Since its discovery, the pool area has been mapped in detail with the seismograph (Fig. 7, 8, and 9), and nearly all prospective drilling locations have been surveyed by that means. The seismic work has been done by stages, thus allowing incorporation of drilled subsurface data with seismic data as the program progressed. Success of that procedure is demonstrated by the fact that the discoverers of the pool have a record of 27 producing wells as compared with 4 dry holes. One of the dry holes was a failure only because of inadequate porosity development. A noteworthy partly developed northwestern extension of production into sec. 24, T. 19 S., R. 6 W., Rice County, is to be credited entirely to the seismic work.
Figure 7--Latest (1956) seismic map on Pennsylvanian (Lansing) reflection. Contour interval 20 feet.

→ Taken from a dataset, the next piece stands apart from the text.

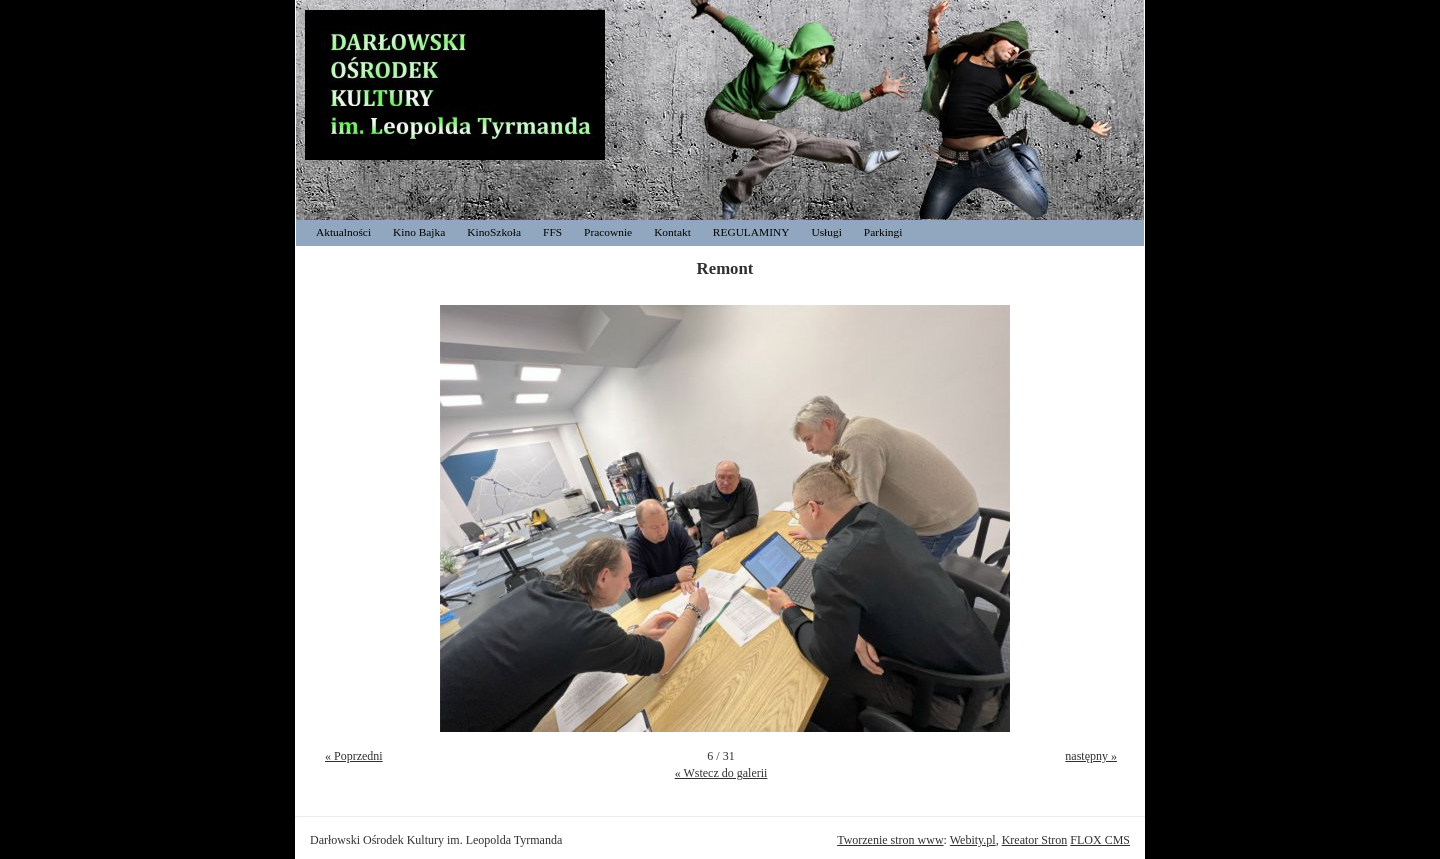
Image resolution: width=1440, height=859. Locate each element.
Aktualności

Figure 8--Latest (1956) seismic map on Mississippian reflection. Contour interval 20 feet.
Figure 9--Latest (1956) seismic map on Cambro-Ordovician (Arbuckle) reflection. Contour interval 20 feet.
Early drilled wells were confined entirely to the highest portion of the structure, where most of the oil was produced from the Mississippian. The erratic thickness of Mississippian-derived conglomerate chert beds over the highest part of the structure suggested that these beds might be of more uniform thickness on the flanks of the structure. This proved to be true, as western and southern wells have produced from chert beds at places where the Mississippian is structurally too low to be productive. Mississippian rocks have been productive above datum depths ranging from minus 1,800 to minus 1,805 feet, but conglomerate beds are productive somewhat deeper. Structurally high wells in Mississippian conglomerate usually show only one chert bed, whereas most wells lower on structure show a second and stratigraphically higher chert bed. Both chert beds have been productive. Accumulating evidence indicates that the conglomerate may be productive completely across the syncline separating the Windom from the Welch-Bornholdt pool and may form a producing connection between the two pools.
The highest Mississippian wells have a productive oil column of 30 to 35 feet, and anticipated recoveries of nearly 100,000 barrels per well on a 10-acre spacing. Recoveries from the productive conglomerate wells have not been firmly established but seemingly are good. A 20-acre spacing has been established for the conglomerate wells because the conglomerate chert beds have a higher porosity than the Mississippian beds.
Appreciation is extended to Oil Trading Associates, Inc., to Oil Trading Corporation, Inc., and to Sierra Petroleum Company, Inc., for the privilege of presenting the seismic data on the Windom pool, and to Tom Stephenson for drafting the exhibits.